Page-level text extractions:

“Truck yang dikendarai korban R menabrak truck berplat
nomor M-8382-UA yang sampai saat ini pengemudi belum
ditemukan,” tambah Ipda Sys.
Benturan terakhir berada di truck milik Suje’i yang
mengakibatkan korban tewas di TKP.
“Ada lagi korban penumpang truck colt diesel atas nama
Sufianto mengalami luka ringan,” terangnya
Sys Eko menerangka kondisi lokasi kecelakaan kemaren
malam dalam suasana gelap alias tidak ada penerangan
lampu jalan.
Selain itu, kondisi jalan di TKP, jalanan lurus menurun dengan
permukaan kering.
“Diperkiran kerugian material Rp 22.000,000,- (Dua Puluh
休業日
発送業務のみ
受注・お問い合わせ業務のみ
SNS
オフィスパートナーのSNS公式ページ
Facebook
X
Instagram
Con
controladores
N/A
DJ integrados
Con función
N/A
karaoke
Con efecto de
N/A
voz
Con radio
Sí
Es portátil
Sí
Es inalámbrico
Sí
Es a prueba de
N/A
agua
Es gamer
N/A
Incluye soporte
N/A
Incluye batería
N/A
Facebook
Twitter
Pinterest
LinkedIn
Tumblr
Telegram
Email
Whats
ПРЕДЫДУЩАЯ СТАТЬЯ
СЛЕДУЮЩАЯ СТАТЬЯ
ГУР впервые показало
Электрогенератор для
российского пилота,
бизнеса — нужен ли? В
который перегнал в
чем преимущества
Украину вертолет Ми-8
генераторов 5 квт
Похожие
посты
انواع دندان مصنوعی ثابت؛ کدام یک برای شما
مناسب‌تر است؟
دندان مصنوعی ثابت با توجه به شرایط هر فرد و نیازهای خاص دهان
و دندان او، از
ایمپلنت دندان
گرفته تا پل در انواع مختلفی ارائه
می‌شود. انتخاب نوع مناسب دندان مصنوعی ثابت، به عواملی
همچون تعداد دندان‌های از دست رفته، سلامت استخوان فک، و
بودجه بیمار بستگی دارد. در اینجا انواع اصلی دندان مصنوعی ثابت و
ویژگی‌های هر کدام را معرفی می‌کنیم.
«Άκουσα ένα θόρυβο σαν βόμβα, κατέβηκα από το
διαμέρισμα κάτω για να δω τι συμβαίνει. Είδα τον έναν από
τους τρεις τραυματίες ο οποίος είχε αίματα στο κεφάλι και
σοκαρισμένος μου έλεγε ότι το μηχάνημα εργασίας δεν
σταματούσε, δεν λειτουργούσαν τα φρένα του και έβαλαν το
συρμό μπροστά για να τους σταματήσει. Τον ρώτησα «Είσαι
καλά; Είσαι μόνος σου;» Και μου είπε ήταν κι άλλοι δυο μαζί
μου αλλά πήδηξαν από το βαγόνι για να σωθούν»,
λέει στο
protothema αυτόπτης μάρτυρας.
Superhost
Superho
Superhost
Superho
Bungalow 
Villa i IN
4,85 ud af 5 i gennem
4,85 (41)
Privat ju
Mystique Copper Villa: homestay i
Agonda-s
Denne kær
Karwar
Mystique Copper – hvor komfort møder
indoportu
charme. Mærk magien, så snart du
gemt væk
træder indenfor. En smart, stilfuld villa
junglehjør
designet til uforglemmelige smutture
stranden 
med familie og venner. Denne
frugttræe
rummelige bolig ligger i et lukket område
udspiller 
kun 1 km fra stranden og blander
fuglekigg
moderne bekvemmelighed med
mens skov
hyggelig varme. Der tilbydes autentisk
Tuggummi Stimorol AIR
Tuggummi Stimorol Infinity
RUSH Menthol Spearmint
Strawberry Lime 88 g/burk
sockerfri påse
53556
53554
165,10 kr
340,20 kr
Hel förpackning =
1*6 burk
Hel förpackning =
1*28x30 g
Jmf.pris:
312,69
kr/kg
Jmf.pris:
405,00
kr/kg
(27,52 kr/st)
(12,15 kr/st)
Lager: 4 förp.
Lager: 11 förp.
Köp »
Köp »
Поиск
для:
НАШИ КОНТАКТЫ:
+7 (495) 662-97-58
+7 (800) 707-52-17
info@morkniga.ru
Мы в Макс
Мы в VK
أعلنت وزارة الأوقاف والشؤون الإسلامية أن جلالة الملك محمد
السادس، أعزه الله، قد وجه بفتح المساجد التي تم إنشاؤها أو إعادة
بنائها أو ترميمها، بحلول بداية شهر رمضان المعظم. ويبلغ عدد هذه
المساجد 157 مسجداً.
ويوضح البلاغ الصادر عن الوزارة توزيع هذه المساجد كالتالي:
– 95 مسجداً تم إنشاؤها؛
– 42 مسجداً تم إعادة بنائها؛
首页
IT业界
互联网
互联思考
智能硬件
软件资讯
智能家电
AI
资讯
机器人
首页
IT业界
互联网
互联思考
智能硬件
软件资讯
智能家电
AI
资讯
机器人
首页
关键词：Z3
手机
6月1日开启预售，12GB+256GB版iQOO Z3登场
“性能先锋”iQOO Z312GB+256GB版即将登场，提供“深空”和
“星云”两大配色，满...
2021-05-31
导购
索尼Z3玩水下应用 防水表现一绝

...

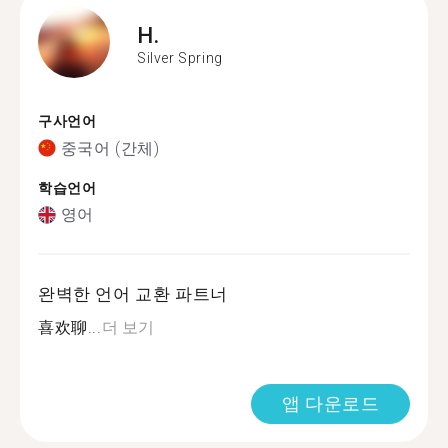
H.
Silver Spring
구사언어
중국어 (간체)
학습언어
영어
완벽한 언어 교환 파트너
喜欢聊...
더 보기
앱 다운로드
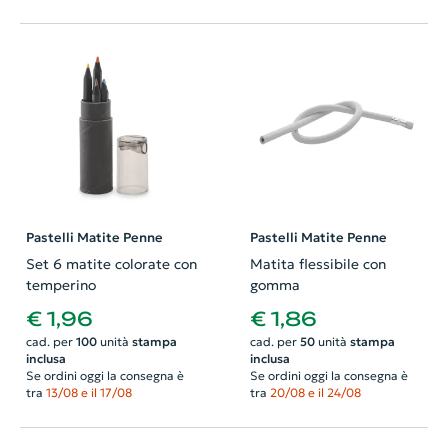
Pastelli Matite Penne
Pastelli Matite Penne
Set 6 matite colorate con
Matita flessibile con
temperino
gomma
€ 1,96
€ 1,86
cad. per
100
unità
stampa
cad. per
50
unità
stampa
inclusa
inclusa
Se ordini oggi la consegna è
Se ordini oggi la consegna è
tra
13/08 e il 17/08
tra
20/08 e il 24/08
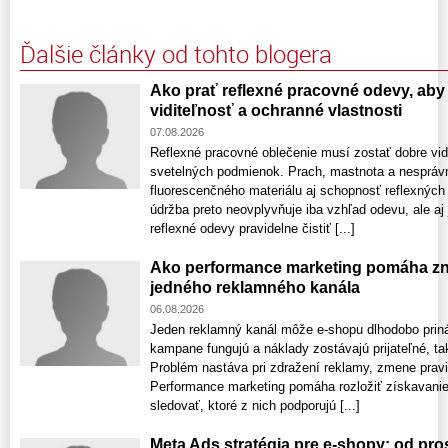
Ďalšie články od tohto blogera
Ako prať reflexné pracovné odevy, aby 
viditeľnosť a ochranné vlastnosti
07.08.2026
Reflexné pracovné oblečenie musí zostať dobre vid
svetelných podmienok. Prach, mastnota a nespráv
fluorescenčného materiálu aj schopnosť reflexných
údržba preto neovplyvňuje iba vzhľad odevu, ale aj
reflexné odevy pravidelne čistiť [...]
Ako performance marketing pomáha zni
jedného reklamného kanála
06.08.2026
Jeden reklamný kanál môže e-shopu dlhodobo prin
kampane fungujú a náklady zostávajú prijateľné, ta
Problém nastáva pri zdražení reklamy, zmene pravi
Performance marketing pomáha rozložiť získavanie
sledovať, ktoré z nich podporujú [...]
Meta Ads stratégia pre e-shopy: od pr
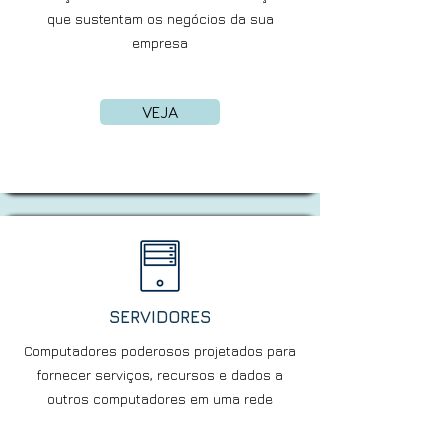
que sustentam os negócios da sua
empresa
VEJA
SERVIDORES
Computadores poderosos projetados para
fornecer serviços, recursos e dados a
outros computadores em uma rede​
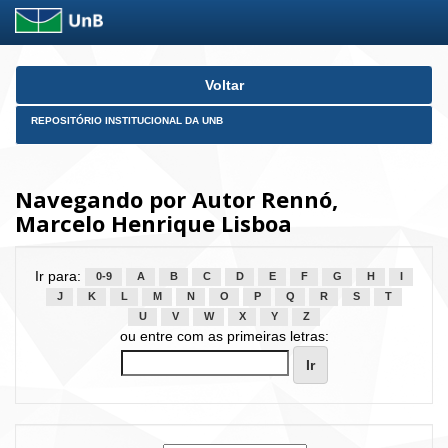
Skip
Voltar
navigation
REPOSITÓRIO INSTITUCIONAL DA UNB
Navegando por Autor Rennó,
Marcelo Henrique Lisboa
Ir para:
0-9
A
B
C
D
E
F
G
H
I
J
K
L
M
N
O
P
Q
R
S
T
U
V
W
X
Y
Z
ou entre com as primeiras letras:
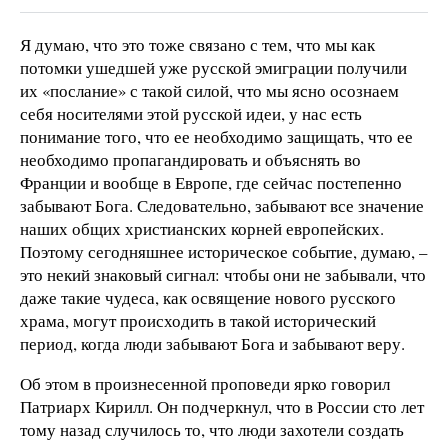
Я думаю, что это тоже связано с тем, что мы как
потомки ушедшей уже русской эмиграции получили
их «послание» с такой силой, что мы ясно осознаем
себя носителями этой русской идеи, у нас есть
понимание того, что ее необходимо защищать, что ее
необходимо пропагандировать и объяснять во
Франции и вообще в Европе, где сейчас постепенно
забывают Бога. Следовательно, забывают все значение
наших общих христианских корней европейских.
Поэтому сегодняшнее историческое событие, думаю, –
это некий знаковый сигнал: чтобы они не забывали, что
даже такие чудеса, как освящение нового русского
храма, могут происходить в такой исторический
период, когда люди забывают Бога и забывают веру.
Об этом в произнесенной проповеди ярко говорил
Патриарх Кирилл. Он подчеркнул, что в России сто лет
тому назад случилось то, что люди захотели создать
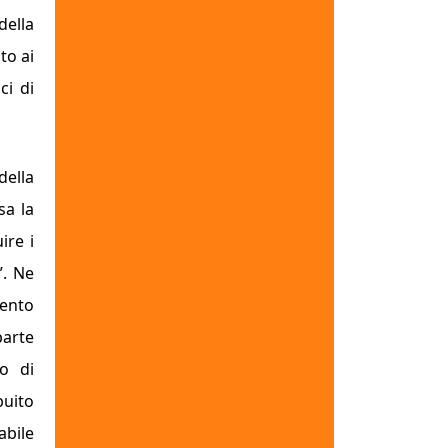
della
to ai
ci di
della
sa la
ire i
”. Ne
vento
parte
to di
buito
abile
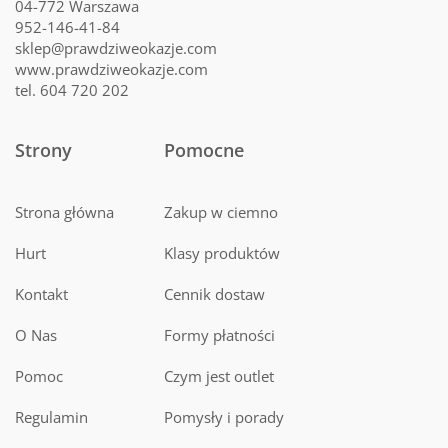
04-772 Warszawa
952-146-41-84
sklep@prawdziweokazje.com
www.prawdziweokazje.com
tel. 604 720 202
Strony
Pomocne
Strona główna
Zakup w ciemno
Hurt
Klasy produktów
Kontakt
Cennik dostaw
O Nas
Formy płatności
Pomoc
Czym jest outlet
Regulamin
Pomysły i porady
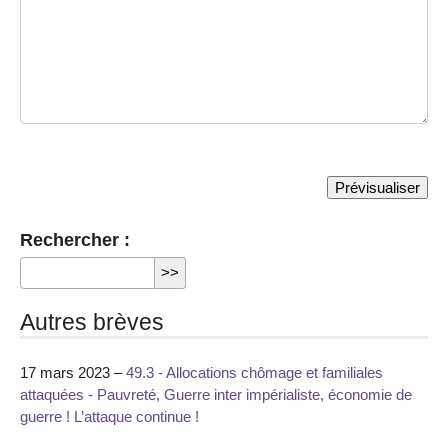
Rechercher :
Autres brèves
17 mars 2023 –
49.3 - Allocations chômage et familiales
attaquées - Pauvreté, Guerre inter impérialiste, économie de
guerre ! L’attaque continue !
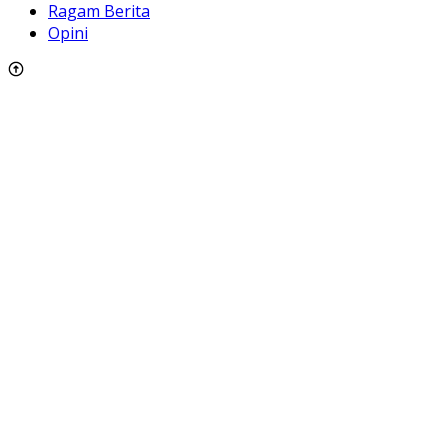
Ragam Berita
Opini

# TASK INSTRUCTIONS
Copy each line of the entries that includes the word "такой".

# TASK OUTPUT
их «послание» с такой силой, что мы ясно осознаем
храма, могут происходить в такой исторический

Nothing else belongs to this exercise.